Falls die Durchschnittstemperatur am Versuchsstandort um 2 °C steigen würde und die Regenverteilung ähnlich bliebe wie heute, dann wirkt sich das positiv auf den Roggen aus?
Wenn sich die Klimaerwärmung so darstellt, dass die Sommer nur geringfügig wärmer, die Winter aber deutlich wärmer werden, dann wäre es noch okay. Allerdings deutet alles darauf hin, dass es im Winter nasser und im Sommer trockener wird. Deshalb arbeiten die Züchter auch an Sorten, die schon Mitte Juni reif sind.
Was wünschen Sie sich für das Forschungsumfeld des „Ewigen Roggenbau“?
Unsere Versuchsstation braucht rundum eine bauliche Erneuerung. Es bedarf einer neuen Infrastruktur und einem besseren Personalschlüssel. Wir brauchen mehr Mitarbeiter, um über die Tätigkeiten auf den Versuchsfeldern hinaus auch die wichtigen Laboranalysen bewerkstelligen zu können. Zudem braucht es eine wissenschaftliche Kraft, die langfristig und tiefgründig an der Thematik forscht. Inhaltlich wäre es sicherlich sinnvoll, die Langzeit-Dauerversuche in Bad Lauchstädt (seit 1902) und in Thyrow (seit 1933) enger miteinander zu verzahnen, ohne deren jeweilige Einzigartigkeit anzutasten.
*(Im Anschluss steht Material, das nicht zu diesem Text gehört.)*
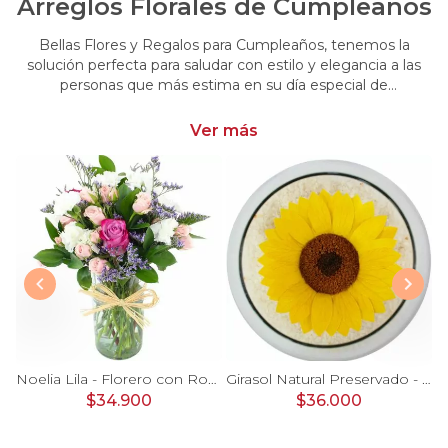
Arreglos Florales de Cumpleaños
Bellas Flores y Regalos para Cumpleaños, tenemos la
solución perfecta para saludar con estilo y elegancia a las
personas que más estima en su día especial de
cumpleaños. Encuentra las más hermosas flores y regalos
para cumpleaños
Ver más
Ágata Naranjo y Blanco en florero - rosas, astromelias
Noelia Lila - Florero con Rosas, mini rosas, mini claveles y limonium
Girasol Natural Preservado - girasol preservado en pecera vidrio con piedrecitas
$34.900
$36.000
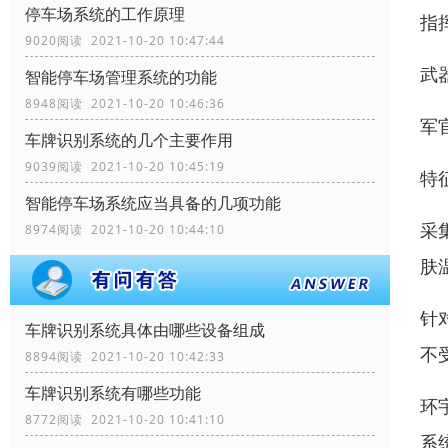
停车场系统的工作原理
指
9020阅读 2021-10-20 10:47:44
武
智能停车场管理系统的功能
8948阅读 2021-10-20 10:46:36
军
车牌识别系统的几个主要作用
9039阅读 2021-10-20 10:45:19
特
智能停车场系统应当具备的几项功能
采
8974阅读 2021-10-20 10:44:10
肤
针
车牌识别系统具体由哪些设备组成
不
8894阅读 2021-10-20 10:42:33
车牌识别系统有哪些功能
环
8772阅读 2021-10-20 10:41:10
系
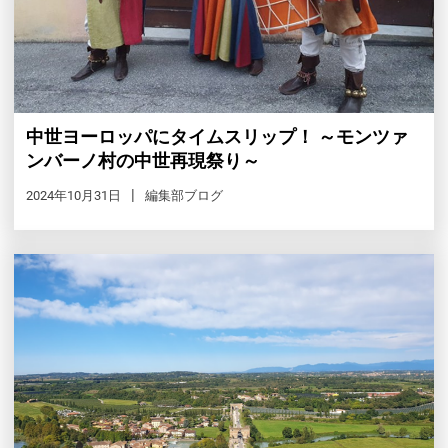
中世ヨーロッパにタイムスリップ！ ～モンツァ
ンバーノ村の中世再現祭り～
2024年10月31日
編集部ブログ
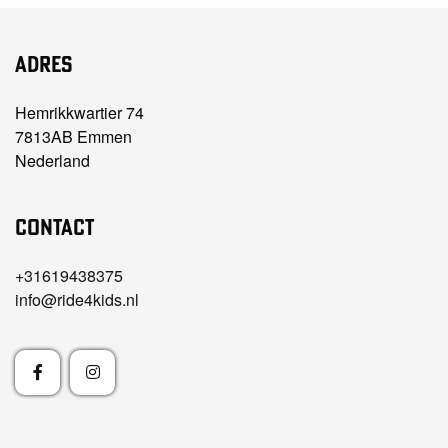
Adres
Hemrikkwartier 74
7813AB Emmen
Nederland
Contact
+31619438375
info@ride4kids.nl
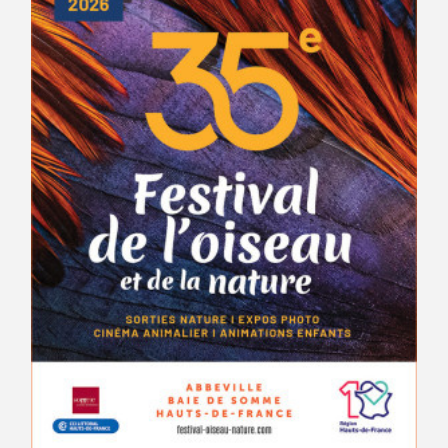
Avantages fidélité
connexion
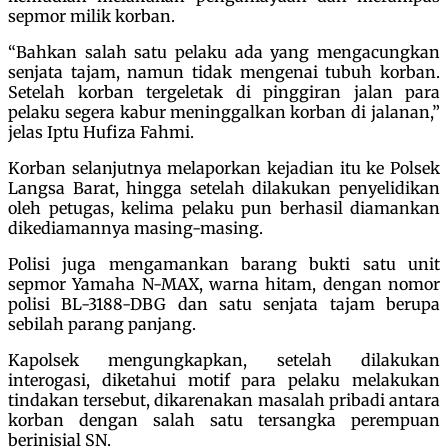
sepmor milik korban.
“Bahkan salah satu pelaku ada yang mengacungkan
senjata tajam, namun tidak mengenai tubuh korban.
Setelah korban tergeletak di pinggiran jalan para
pelaku segera kabur meninggalkan korban di jalanan,”
jelas Iptu Hufiza Fahmi.
Korban selanjutnya melaporkan kejadian itu ke Polsek
Langsa Barat, hingga setelah dilakukan penyelidikan
oleh petugas, kelima pelaku pun berhasil diamankan
dikediamannya masing-masing.
Polisi juga mengamankan barang bukti satu unit
sepmor Yamaha N-MAX, warna hitam, dengan nomor
polisi BL-3188-DBG dan satu senjata tajam berupa
sebilah parang panjang.
Kapolsek mengungkapkan, setelah dilakukan
interogasi, diketahui motif para pelaku melakukan
tindakan tersebut, dikarenakan masalah pribadi antara
korban dengan salah satu tersangka perempuan
berinisial SN.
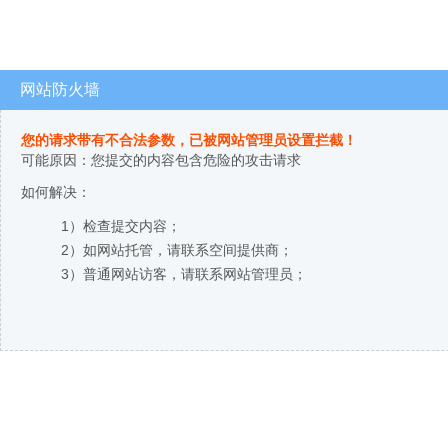
网站防火墙
您的请求带有不合法参数，已被网站管理员设置拦截！
可能原因：您提交的内容包含危险的攻击请求
如何解决：
1）检查提交内容；
2）如网站托管，请联系空间提供商；
3）普通网站访客，请联系网站管理员；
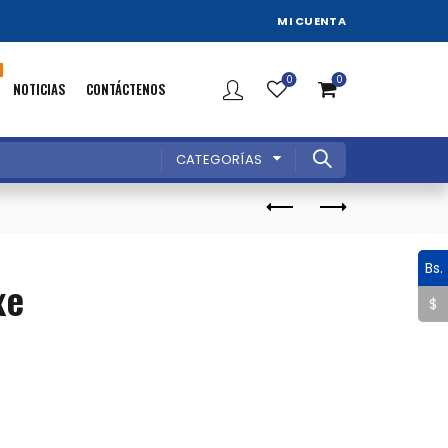
MI CUENTA
0
0
NOTICIAS
CONTÁCTENOS
CATEGORÍAS
Bs.
xe
$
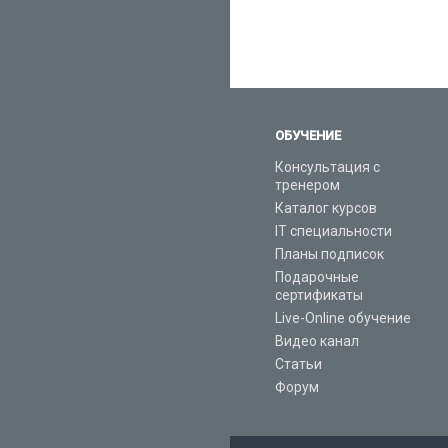
ОБУЧЕНИЕ
Консультация с
тренером
Каталог курсов
IT специальности
Планы подписок
Подарочные
сертификаты
Live-Online обучение
Видео канал
Статьи
Форум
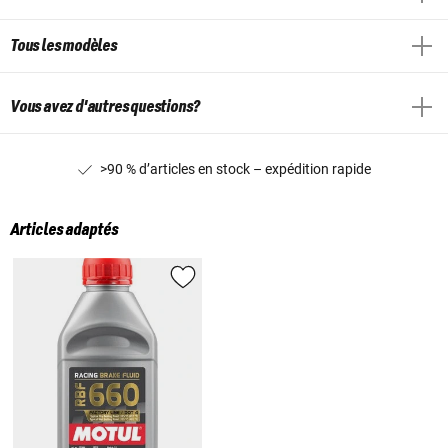
Tous les modèles
Vous avez d'autres questions?
>90 % d’articles en stock – expédition rapide
Articles adaptés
Welche Forschungsinhalte wären für sie in Zukunft interessant?
Seit über 20 Jahren reden wir in Deutschland über Landwirtschaft fast nur noch im Kontext von Extensivierung und Umweltschutz. Dabei ist doch die Hauptfrage nach wie vor die Produktivität. Diese Frage stellt sich umso mehr, wenn man weiß, dass viele tropischen Böden nicht so produktiv und nachhaltig nutzbar sind wie die in unseren Breiten.
Welche Erkenntnisse bietet Ihnen dafür der „Ewige Roggenbau“?
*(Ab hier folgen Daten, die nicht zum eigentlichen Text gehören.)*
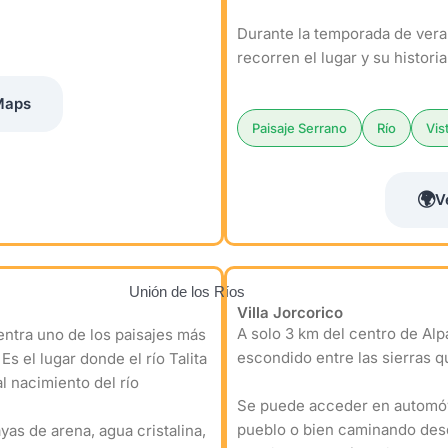
Durante la temporada de vera
recorren el lugar y su historia
Maps
Paisaje Serrano
Río
Vis
🌍
V
Villa Jorcorico
A solo 3 km del centro de Alpa
entra uno de los paisajes más
escondido entre las sierras qu
s el lugar donde el río Talita
l nacimiento del río
Se puede acceder en automóvi
pueblo o bien caminando desd
ayas de arena, agua cristalina,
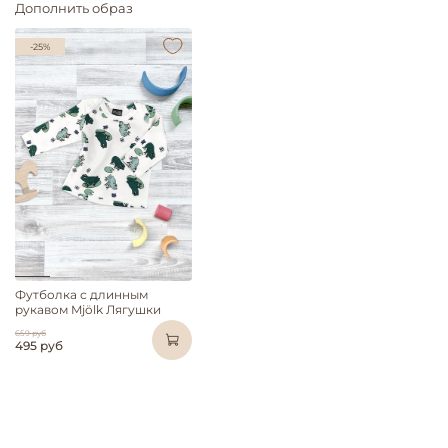
Дополнить образ
-25%
Футболка с длинным
рукавом Mjölk Лягушки
659 руб
495 руб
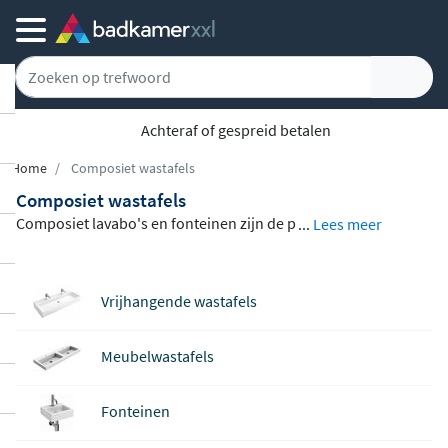
Achteraf of gespreid betalen
Home
Composiet wastafels
Composiet wastafels
Composiet lavabo's en fonteinen zijn de p
...
Lees meer
erfecte keuze voor wie stijl en duurzaamh
eid wil verenigen in de badkamer. Uit mat
Vrijhangende wastafels
erialen als Solid Surface, mineraalmarme
r en aluite worden deze modellen naadlo
Meubelwastafels
os gegoten, zonder poriën of naden. Het a
ssortiment omvat modellen van Clou, Idea
Fonteinen
vit, Luca Sanitair en Ink, in uiteenlopende
vormen en afmetingen. Van een
compacte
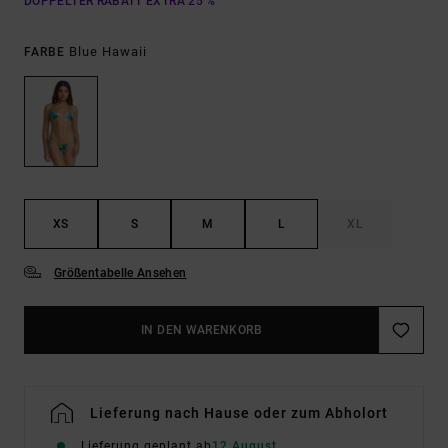
DOPPELTER RABATT EXTRA 25 %
Blue Hawaii
FARBE
XS
S
M
L
XL
Größentabelle Ansehen
IN DEN WARENKORB
Lieferung nach Hause oder zum Abholort
Lieferung geplant ab
12 August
Die Ergebnisse aus dem „Ewigen Roggenbau“ zeigen doch, dass wir unsere Böden langfristig nachhaltig produktiv nutzen können. Das funktioniert. Sowohl mit Mineraldünger als auch mit organischen Düngemitteln.
Für Sie passen also Nachhaltigkeit und Produktivität zusammen?
Es liegt doch an uns, ob es zusammenpasst. Sicherlich braucht es dafür kreislaufwirtschaftliches Denken und Handeln und das in generationsübergreifenden Zeiträumen.